[Data records]
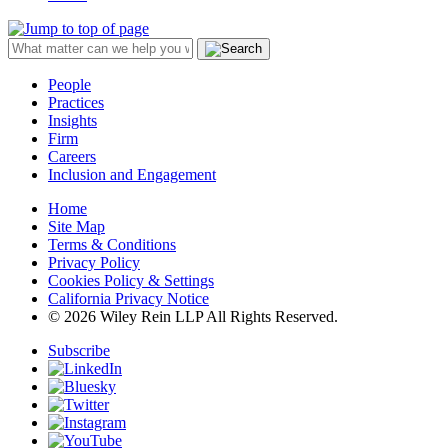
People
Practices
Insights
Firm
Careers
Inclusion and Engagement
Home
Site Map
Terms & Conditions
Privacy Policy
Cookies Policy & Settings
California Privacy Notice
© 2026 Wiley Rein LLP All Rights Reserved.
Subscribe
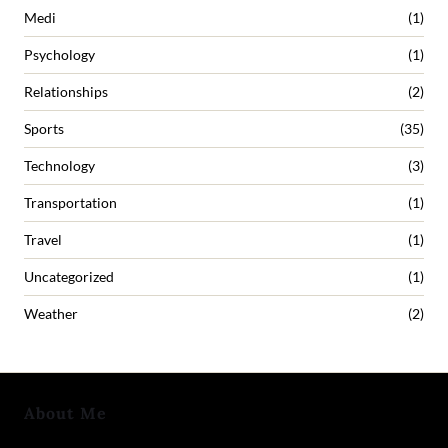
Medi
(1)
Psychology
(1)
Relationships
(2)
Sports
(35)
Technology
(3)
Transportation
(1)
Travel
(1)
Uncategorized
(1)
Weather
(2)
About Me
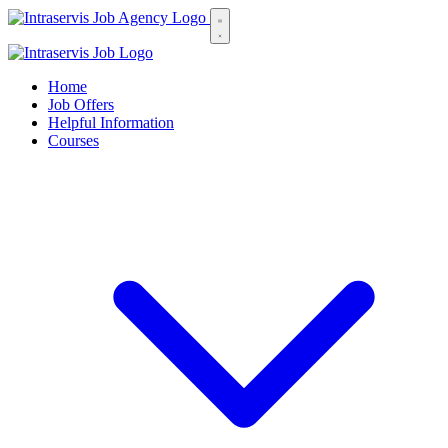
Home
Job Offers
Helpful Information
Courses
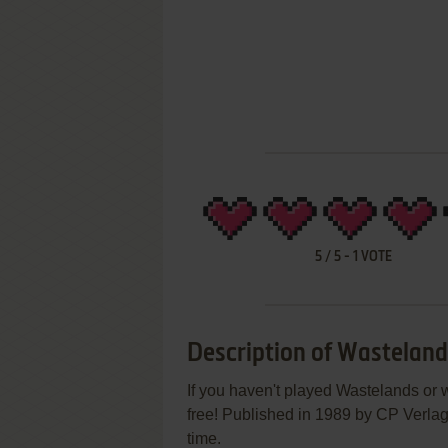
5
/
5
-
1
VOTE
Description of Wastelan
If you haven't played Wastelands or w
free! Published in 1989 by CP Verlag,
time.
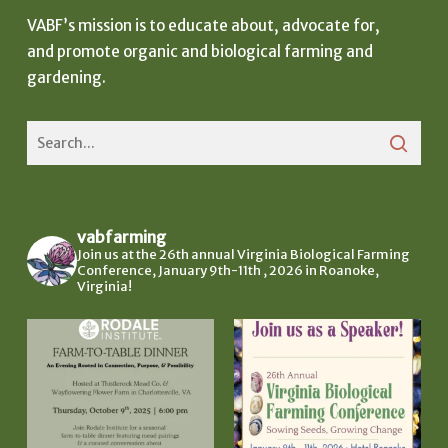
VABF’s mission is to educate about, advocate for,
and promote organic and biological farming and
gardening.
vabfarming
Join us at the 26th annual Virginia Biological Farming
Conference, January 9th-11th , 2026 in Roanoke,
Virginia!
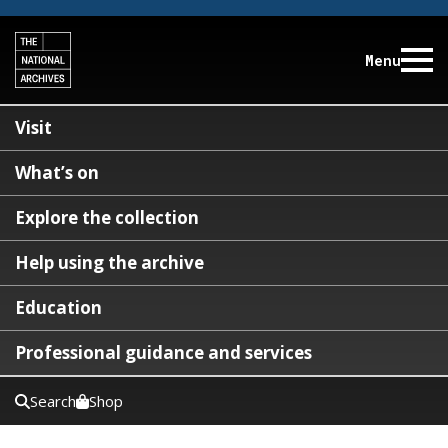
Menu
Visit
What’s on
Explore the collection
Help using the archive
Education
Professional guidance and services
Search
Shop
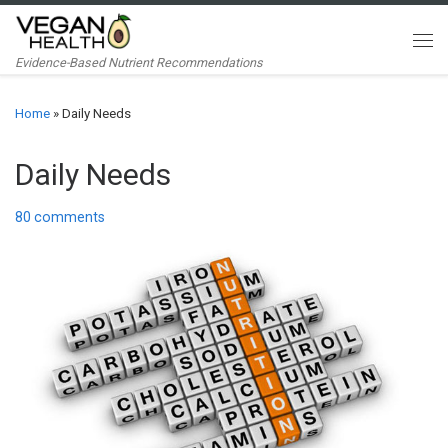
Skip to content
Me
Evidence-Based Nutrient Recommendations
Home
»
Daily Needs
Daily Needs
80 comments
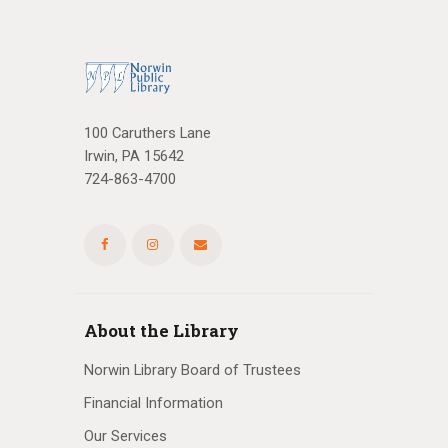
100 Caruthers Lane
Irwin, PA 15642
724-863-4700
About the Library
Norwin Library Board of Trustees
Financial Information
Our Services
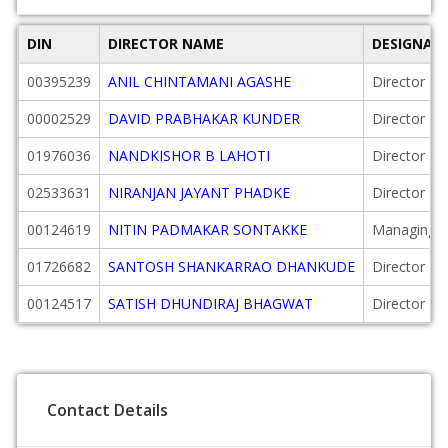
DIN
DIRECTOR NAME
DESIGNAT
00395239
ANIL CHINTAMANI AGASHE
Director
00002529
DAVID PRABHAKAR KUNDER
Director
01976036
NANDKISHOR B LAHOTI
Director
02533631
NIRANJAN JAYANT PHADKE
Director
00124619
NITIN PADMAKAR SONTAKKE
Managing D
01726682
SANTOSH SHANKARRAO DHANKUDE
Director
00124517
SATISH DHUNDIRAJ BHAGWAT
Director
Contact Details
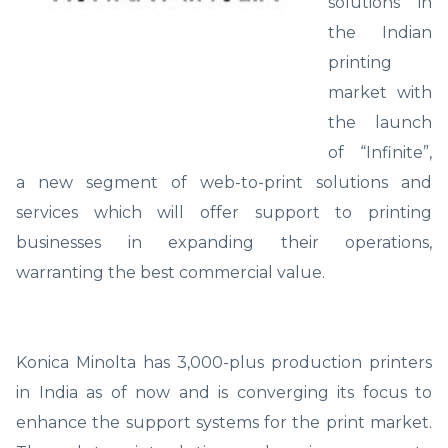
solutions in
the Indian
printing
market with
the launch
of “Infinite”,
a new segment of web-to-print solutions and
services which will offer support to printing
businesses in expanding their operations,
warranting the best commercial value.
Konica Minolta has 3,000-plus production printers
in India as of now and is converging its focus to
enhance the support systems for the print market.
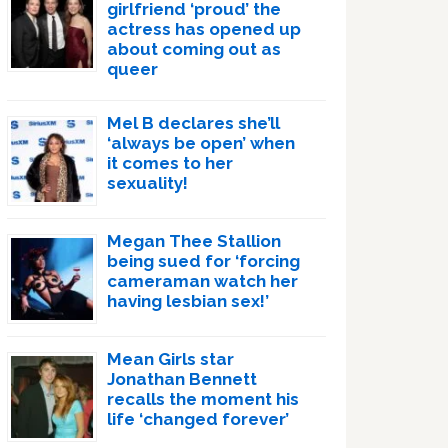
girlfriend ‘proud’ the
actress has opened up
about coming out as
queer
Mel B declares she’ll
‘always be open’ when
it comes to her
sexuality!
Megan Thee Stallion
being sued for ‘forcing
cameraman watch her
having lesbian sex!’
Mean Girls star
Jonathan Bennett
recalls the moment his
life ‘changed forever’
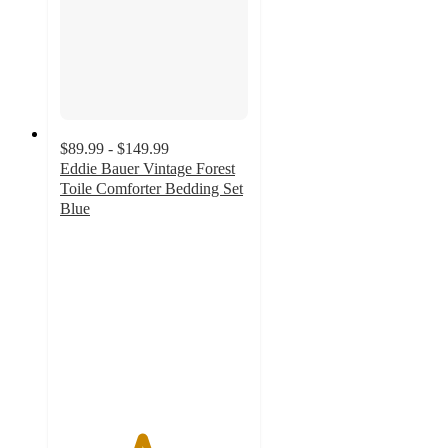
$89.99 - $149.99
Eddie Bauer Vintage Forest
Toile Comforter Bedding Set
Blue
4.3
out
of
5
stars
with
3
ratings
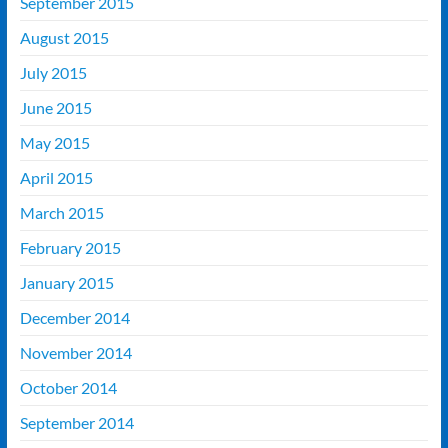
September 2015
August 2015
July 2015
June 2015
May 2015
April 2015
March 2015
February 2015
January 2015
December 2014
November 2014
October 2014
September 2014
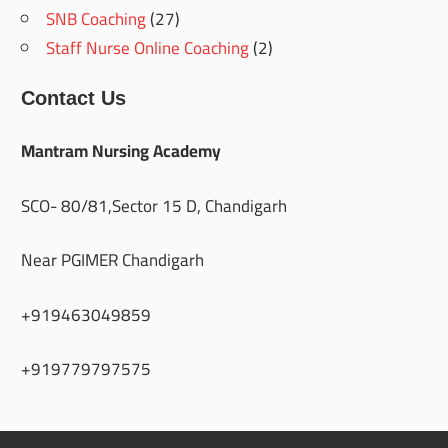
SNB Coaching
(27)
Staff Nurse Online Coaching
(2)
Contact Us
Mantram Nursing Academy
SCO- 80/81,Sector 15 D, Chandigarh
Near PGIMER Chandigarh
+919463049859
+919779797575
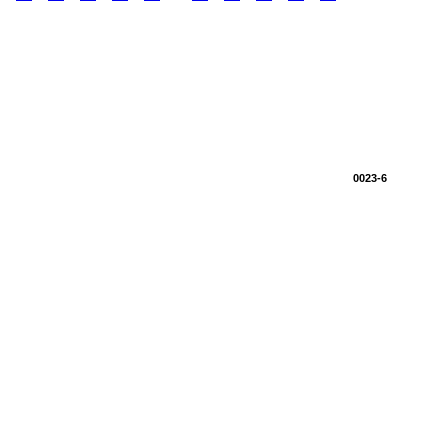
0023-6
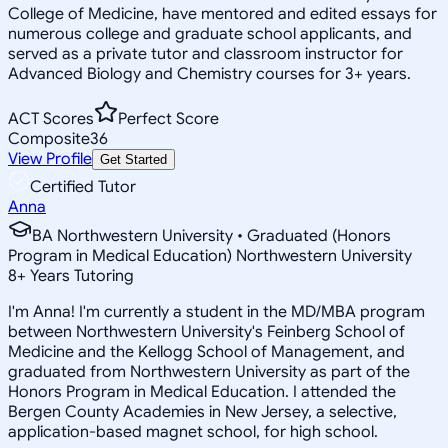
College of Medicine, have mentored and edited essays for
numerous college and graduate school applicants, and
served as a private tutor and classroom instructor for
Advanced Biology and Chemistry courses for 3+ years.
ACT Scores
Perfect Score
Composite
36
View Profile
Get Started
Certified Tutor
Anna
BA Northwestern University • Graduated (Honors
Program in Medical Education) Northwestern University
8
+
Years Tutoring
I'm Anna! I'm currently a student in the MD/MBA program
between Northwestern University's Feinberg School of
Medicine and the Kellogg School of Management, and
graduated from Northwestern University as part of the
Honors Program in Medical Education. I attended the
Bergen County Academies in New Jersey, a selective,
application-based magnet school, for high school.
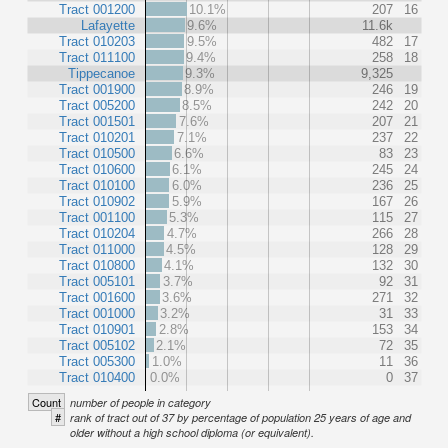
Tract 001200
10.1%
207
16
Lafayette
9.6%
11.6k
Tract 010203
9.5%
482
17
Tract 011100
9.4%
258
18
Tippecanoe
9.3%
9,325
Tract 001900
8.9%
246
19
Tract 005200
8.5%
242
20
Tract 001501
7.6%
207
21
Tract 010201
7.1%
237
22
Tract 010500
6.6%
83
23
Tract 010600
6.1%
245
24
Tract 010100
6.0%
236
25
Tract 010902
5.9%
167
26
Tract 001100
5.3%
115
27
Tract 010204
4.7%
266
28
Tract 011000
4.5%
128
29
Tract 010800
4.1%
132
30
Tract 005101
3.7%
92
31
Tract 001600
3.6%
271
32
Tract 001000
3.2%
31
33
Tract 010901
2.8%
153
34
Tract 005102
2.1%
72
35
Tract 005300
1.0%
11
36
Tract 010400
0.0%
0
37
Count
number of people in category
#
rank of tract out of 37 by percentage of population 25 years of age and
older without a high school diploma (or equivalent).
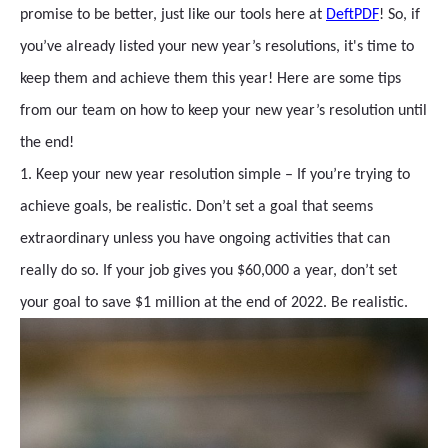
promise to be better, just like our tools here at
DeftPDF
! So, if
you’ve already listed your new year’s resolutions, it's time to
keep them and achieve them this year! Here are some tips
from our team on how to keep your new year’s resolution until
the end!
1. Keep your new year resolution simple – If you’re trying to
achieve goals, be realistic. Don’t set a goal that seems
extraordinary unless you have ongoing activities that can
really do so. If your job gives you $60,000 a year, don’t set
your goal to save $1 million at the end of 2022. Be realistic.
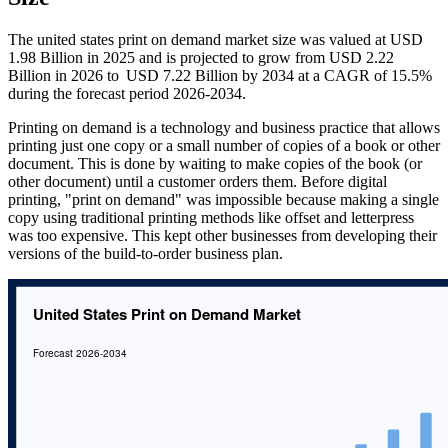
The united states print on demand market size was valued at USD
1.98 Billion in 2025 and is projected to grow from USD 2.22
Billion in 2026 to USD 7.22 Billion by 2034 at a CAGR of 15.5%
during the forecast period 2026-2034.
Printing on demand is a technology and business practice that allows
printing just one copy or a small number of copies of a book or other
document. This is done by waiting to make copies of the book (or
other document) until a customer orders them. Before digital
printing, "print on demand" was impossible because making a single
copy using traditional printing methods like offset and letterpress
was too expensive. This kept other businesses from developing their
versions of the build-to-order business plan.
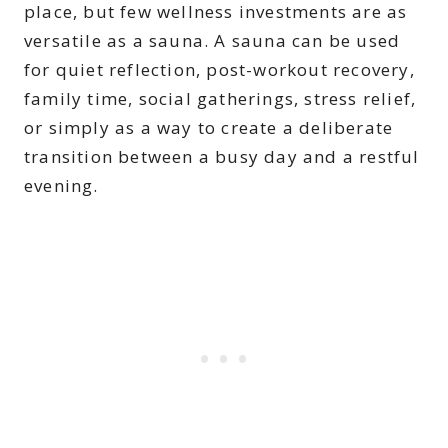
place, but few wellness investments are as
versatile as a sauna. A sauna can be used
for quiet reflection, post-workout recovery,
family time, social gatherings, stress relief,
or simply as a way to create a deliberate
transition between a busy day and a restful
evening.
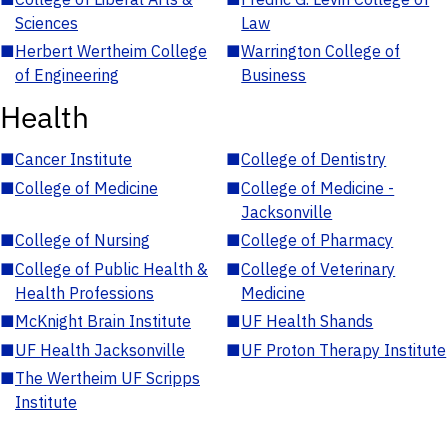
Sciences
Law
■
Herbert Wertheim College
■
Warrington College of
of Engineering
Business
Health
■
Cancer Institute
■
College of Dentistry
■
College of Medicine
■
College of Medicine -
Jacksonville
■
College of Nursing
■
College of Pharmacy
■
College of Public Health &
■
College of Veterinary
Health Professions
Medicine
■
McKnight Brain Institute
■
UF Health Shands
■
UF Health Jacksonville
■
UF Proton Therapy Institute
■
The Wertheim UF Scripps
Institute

== What you are asked to do ==
Exactly as written, give the entries above again, with no images.

== Exercise response ==
People
Practices
Insights
Firm
Careers
Inclusion and Engagement
Home
Site Map
Terms & Conditions
Privacy Policy
Cookies Policy & Settings
California Privacy Notice
© 2026 Wiley Rein LLP All Rights Reserved.
Subscribe
Medi
(1)
Psychology
(1)
Relationships
(2)
Sports
(35)
Technology
(3)
Transportation
(1)
Travel
(1)
Uncategorized
(1)
Weather
(2)
About Me
Home
Job Offers
Helpful Information
Courses
5
/
5
-
1
VOTE
Description of Wastelan
If you haven't played Wastelands or w
free! Published in 1989 by CP Verlag,
time.
VABF’s mission is to educate about, advocate for,
and promote organic and biological farming and
gardening.
vabfarming
Join us at the 26th annual Virginia Biological Farming
Conference, January 9th-11th , 2026 in Roanoke,
Virginia!
Menu
Visit
What’s on
Explore the collection
Help using the archive
Education
Professional guidance and services
Search
Shop
Skip to content
Me
Evidence-Based Nutrient Recommendations
Home
»
Daily Needs
Daily Needs
80 comments
100 Caruthers Lane
Irwin, PA 15642
724-863-4700
About the Library
Norwin Library Board of Trustees
Financial Information
Our Services
DIN
DIRECTOR NAME
DESIGNAT
00395239
ANIL CHINTAMANI AGASHE
Director
00002529
DAVID PRABHAKAR KUNDER
Director
01976036
NANDKISHOR B LAHOTI
Director
02533631
NIRANJAN JAYANT PHADKE
Director
00124619
NITIN PADMAKAR SONTAKKE
Managing D
01726682
SANTOSH SHANKARRAO DHANKUDE
Director
00124517
SATISH DHUNDIRAJ BHAGWAT
Director
Contact Details
solutions in
the Indian
printing
market with
the launch
of “Infinite”,
a new segment of web-to-print solutions and
services which will offer support to printing
businesses in expanding their operations,
warranting the best commercial value.
Konica Minolta has 3,000-plus production printers
in India as of now and is converging its focus to
enhance the support systems for the print market.
girlfriend ‘proud’ the
actress has opened up
about coming out as
queer
Mel B declares she’ll
‘always be open’ when
it comes to her
sexuality!
Megan Thee Stallion
being sued for ‘forcing
cameraman watch her
having lesbian sex!’
Mean Girls star
Jonathan Bennett
recalls the moment his
life ‘changed forever’
$89.99 - $149.99
Eddie Bauer Vintage Forest
Toile Comforter Bedding Set
Blue
4.3
out
of
5
stars
with
3
ratings
September 2015
August 2015
July 2015
June 2015
May 2015
April 2015
March 2015
February 2015
January 2015
December 2014
November 2014
October 2014
September 2014
SNB Coaching
(27)
Staff Nurse Online Coaching
(2)
Contact Us
Mantram Nursing Academy
SCO- 80/81,Sector 15 D, Chandigarh
Near PGIMER Chandigarh
+919463049859
+919779797575
0023-6
College of Medicine, have mentored and edited essays for
numerous college and graduate school applicants, and
served as a private tutor and classroom instructor for
Advanced Biology and Chemistry courses for 3+ years.
ACT Scores
Perfect Score
Composite
36
View Profile
Get Started
Certified Tutor
Anna
BA Northwestern University • Graduated (Honors
Program in Medical Education) Northwestern University
8
+
Years Tutoring
I'm Anna! I'm currently a student in the MD/MBA program
between Northwestern University's Feinberg School of
Medicine and the Kellogg School of Management, and
graduated from Northwestern University as part of the
Honors Program in Medical Education. I attended the
Bergen County Academies in New Jersey, a selective,
application-based magnet school, for high school.
Tract 001200
10.1%
207
16
Lafayette
9.6%
11.6k
Tract 010203
9.5%
482
17
Tract 011100
9.4%
258
18
Tippecanoe
9.3%
9,325
Tract 001900
8.9%
246
19
Tract 005200
8.5%
242
20
Tract 001501
7.6%
207
21
Tract 010201
7.1%
237
22
Tract 010500
6.6%
83
23
Tract 010600
6.1%
245
24
Tract 010100
6.0%
236
25
Tract 010902
5.9%
167
26
Tract 001100
5.3%
115
27
Tract 010204
4.7%
266
28
Tract 011000
4.5%
128
29
Tract 010800
4.1%
132
30
Tract 005101
3.7%
92
31
Tract 001600
3.6%
271
32
Tract 001000
3.2%
31
33
Tract 010901
2.8%
153
34
Tract 005102
2.1%
72
35
Tract 005300
1.0%
11
36
Tract 010400
0.0%
0
37
Count
number of people in category
#
rank of tract out of 37 by percentage of population 25 years of age and
older without a high school diploma (or equivalent).
promise to be better, just like our tools here at
DeftPDF
! So, if
you’ve already listed your new year’s resolutions, it's time to
keep them and achieve them this year! Here are some tips
from our team on how to keep your new year’s resolution until
the end!
1. Keep your new year resolution simple – If you’re trying to
achieve goals, be realistic. Don’t set a goal that seems
extraordinary unless you have ongoing activities that can
really do so. If your job gives you $60,000 a year, don’t set
your goal to save $1 million at the end of 2022. Be realistic.
The united states print on demand market size was valued at USD
1.98 Billion in 2025 and is projected to grow from USD 2.22
Billion in 2026 to USD 7.22 Billion by 2034 at a CAGR of 15.5%
during the forecast period 2026-2034.
Printing on demand is a technology and business practice that allows
printing just one copy or a small number of copies of a book or other
document. This is done by waiting to make copies of the book (or
other document) until a customer orders them. Before digital
printing, "print on demand" was impossible because making a single
copy using traditional printing methods like offset and letterpress
was too expensive. This kept other businesses from developing their
versions of the build-to-order business plan.
place, but few wellness investments are as
versatile as a sauna. A sauna can be used
for quiet reflection, post-workout recovery,
family time, social gatherings, stress relief,
or simply as a way to create a deliberate
transition between a busy day and a restful
evening.
Sciences
Law
■
Herbert Wertheim College
■
Warrington College of
of Engineering
Business
Health
■
Cancer Institute
■
College of Dentistry
■
College of Medicine
■
College of Medicine -
Jacksonville
■
College of Nursing
■
College of Pharmacy
■
College of Public Health &
■
College of Veterinary
Health Professions
Medicine
■
McKnight Brain Institute
■
UF Health Shands
■
UF Health Jacksonville
■
UF Proton Therapy Institute
■
The Wertheim UF Scripps
Institute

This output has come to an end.